Forgot.- This is Wool of the Andies from Knit piks. I used buttons I made from Deer Antlers.I see there is a pie crumb in the picture,sorry about that.


----------



## Pearl B (Sep 27, 2008)

I love it!! You did a really nice job on all of it. The cables really add to it.

Its pics like that I find inspiring. Im so glad I stuck with knitting this time around.


----------



## Callieslamb (Feb 27, 2007)

Very nice!!!


----------



## frazzlehead (Aug 23, 2005)

That's just lovely! Good work!


----------



## Marchwind (May 10, 2002)

Beautiful! Too bad you don't have a picture of the baby wearing it  What book is that pattern from?


----------



## 7thswan (Nov 18, 2008)

Thanks All! The book is adorable knits for tots,by Zoe Mellor. I knit hats for sale,that has gotten me in a rut.Have enough of my own knitted sweaters. It was fun getting my mind involved, now I'm looking at more patterns-I have hundreds of magazines,my favorites were the Family Cirlce ,easy knitting. If I get a picture of the Baby it will be on the phone,and I don't know how to load it:ashamed:


----------



## Maura (Jun 6, 2004)

That is adorable! I use C4F (front) C4B (back) the lefts and rights work themselves out.


----------



## Pearl B (Sep 27, 2008)

> If I get a picture of the Baby it will be on the phone,and I don't know how to load it


 I just got into trac phones lately. For pics. The phone will usually have a place where you can load/have email addys. I take a pic and mail it to my email addy. From the email I download it onto my desktop. Then upload it to flickR. Then form flickR you can post on the web.

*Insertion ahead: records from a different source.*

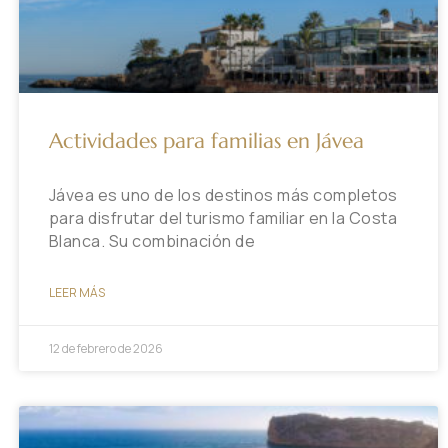
Actividades para familias en Jávea
Jávea es uno de los destinos más completos
para disfrutar del turismo familiar en la Costa
Blanca. Su combinación de
LEER MÁS
12 de febrero de 2026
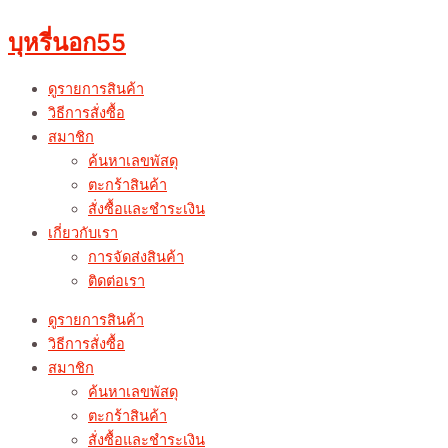
Skip
to
บุหรี่นอก55
content
ดูรายการสินค้า
วิธีการสั่งซื้อ
สมาชิก
ค้นหาเลขพัสดุ
ตะกร้าสินค้า
สั่งซื้อและชำระเงิน
เกี่ยวกับเรา
การจัดส่งสินค้า
ติดต่อเรา
ดูรายการสินค้า
วิธีการสั่งซื้อ
สมาชิก
ค้นหาเลขพัสดุ
ตะกร้าสินค้า
สั่งซื้อและชำระเงิน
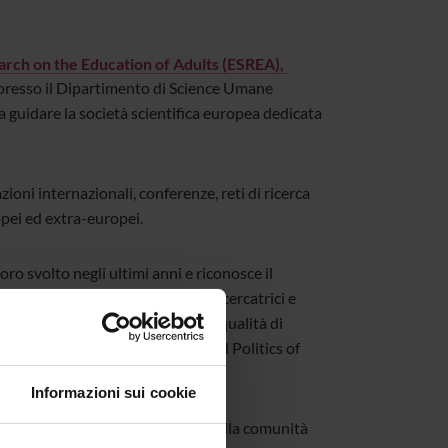
arch on the Education of Adults (ESREA)
,
 presso il Dipartimento di Science Umane
a guidare la società scientifica europea dedicata
ioni internazionali, conferenze, reti di ricerca
pei ed extra-europei.
o svolto negli ultimi anni e riconosce il
afforzare la collaborazione tra ricercatrici e
endimento in età adulta anche in qualità di
l Network 23 “Policy Studies and Politics of
(EERA).
Informazioni sui cookie
sentare l’Università di Verona nella comunità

I wish there was a shorter way, alas.


----------



## hercsmama (Jan 15, 2004)

I love it!
I take my pictures with my phone too. I email them to myself,download them from my email to my pictures section of my computer. From there I just upload them to my Flicker account, amd can then post them wherever. HTH!


----------



## Forerunner (Mar 23, 2007)

7thswan said:


> Thanks Forerunner for the inspiration to get off my buns and do some knitting other than Hats!

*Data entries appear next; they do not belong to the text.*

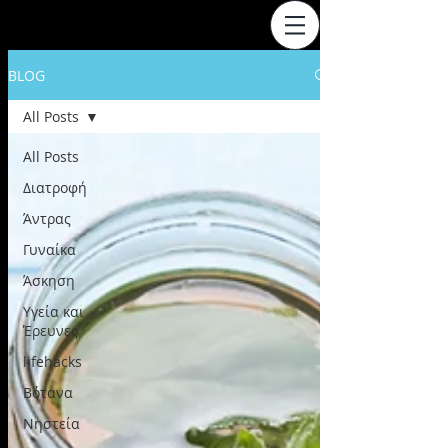
BLOG
All Posts
All Posts
Διατροφή
Άντρας
Γυναίκα
Άσκηση
Υγεία και
Έρευνες
lifehacks
Βότανα
Νηστεία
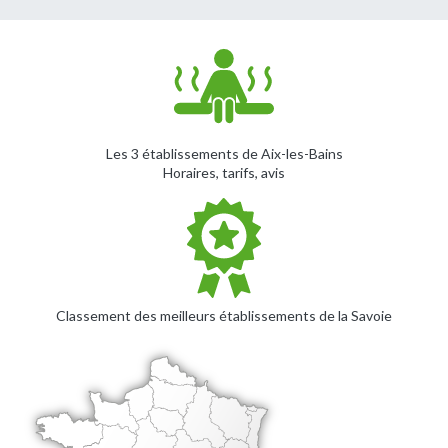
Les 3 établissements de Aix-les-Bains
Horaires, tarifs, avis
Classement des meilleurs établissements de la Savoie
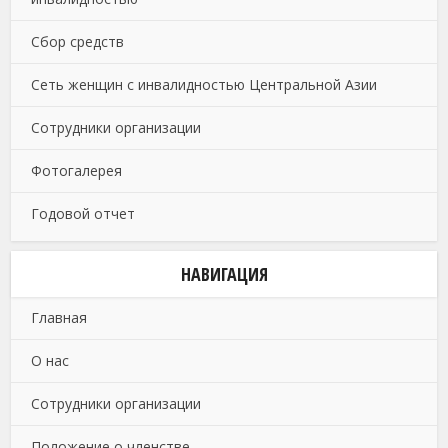
Сбор средств
Сеть женщин с инвалидностью Центральной Азии
Сотрудники организации
Фотогалерея
Годовой отчет
НАВИГАЦИЯ
Главная
О нас
Сотрудники организации
Положение о членстве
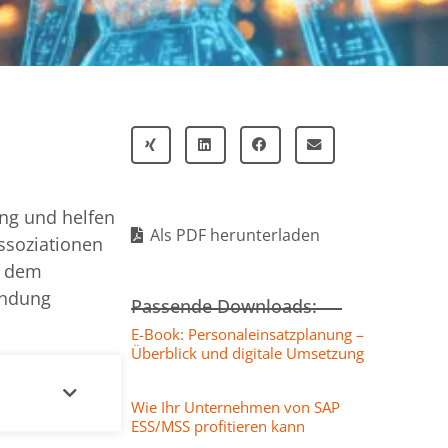
ng und helfen
Als PDF herunterladen
ssoziationen
t dem
indung
Passende Downloads:
E-Book: Personaleinsatzplanung –
Überblick und digitale Umsetzung
Wie Ihr Unternehmen von SAP
ESS/MSS profitieren kann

*glances nervously to the right and the left*

Who, me ?

Ummm, gee....glad to be of service, I reckon. 

Someday maybe I'll be whipping stuff like that out just cuz I can....


----------



## stef (Sep 14, 2002)

That is really beautiful! I'd love to make it one day. 

Can you please tell me, are the sleeves sewn on, or are they knit in?


----------



## TNnative (May 23, 2004)

Wow! Impressive!


----------



## Txsteader (Aug 22, 2005)

Beautiful work!


----------



## Pigeon Lady (Apr 4, 2004)

That's really beautiful! I like hooded things for little ones.


----------



## MullersLaneFarm (Jul 23, 2004)

That is stunning!!!

A pie crumb!!!  You had pie without us?


----------



## Marchwind (May 10, 2002)

LOL Cyndi! I was thinking the same thing. BTW, I didn't see a pie crumb


----------



## 7thswan (Nov 18, 2008)

Stef said:


> That is really beautiful! I'd love to make it one day.
> 
> Can you please tell me, are the sleeves sewn on, or are they knit in?


Stef, they are sewn on. Sewing up-yeck, worse than weaving in ends for me.The hood is done with some stiches from both front edges then the rest were pick ups,then knitted. You can do it!


----------



## 7thswan (Nov 18, 2008)

MullersLaneFarm said:


> That is stunning!!!
> 
> A pie crumb!!!   You had pie without us?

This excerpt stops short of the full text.